[Opening Extracted material section]

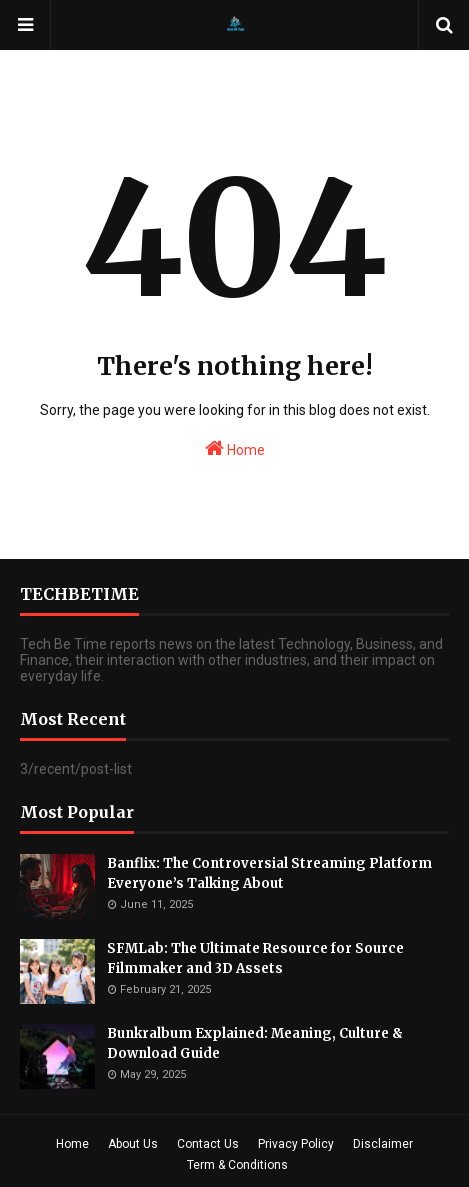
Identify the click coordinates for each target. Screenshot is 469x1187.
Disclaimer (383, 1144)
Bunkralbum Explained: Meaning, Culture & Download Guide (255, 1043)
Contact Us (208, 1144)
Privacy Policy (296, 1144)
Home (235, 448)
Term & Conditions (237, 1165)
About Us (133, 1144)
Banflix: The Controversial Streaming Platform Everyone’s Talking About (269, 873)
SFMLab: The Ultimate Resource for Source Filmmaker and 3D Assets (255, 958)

[Closing Extracted material section]
[Opening Extracted material section]

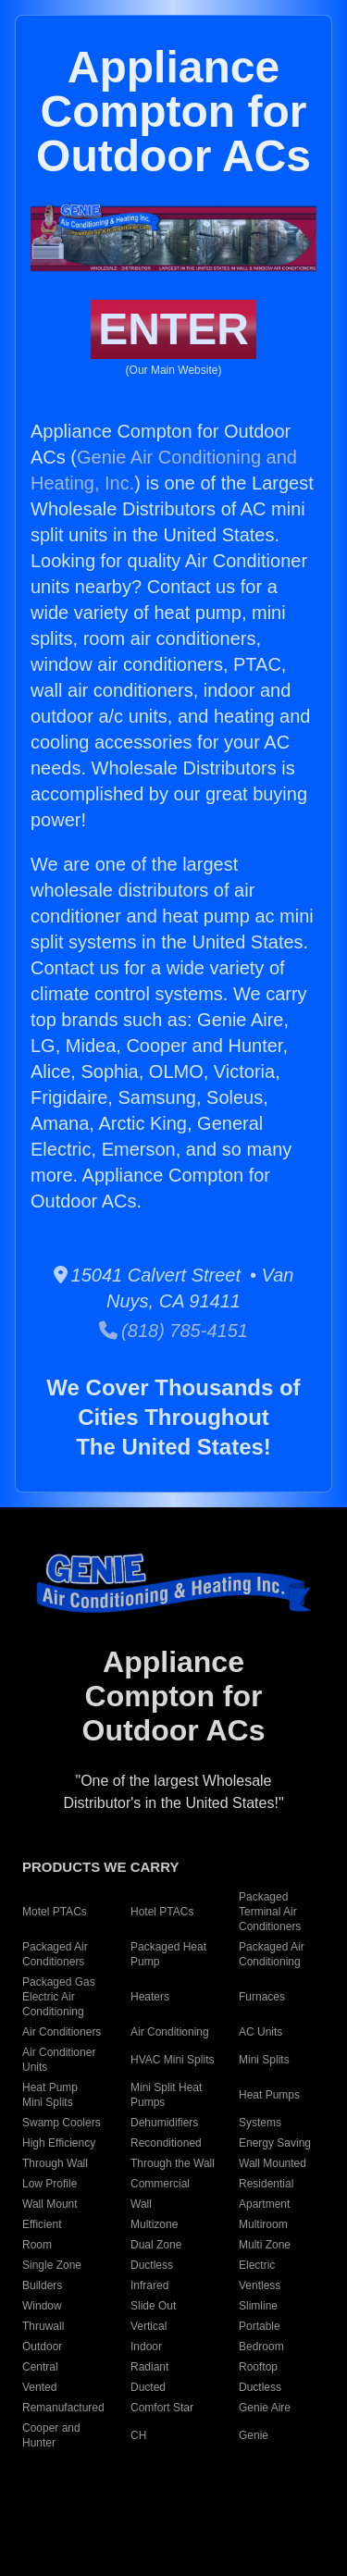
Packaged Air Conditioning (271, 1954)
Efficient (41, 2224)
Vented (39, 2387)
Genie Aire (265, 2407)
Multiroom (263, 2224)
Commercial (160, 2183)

[Closing Extracted material section]

**What is expected:** Write out exactly the lines that fall from the line with "About Us (133, 1144)" to the line with "SFMLab: The Ultimate" in the records above, keeping both ends.

**Expected answer:**
About Us (133, 1144)
Banflix: The Controversial Streaming Platform Everyone’s Talking About (269, 873)
SFMLab: The Ultimate Resource for Source Filmmaker and 3D Assets (255, 958)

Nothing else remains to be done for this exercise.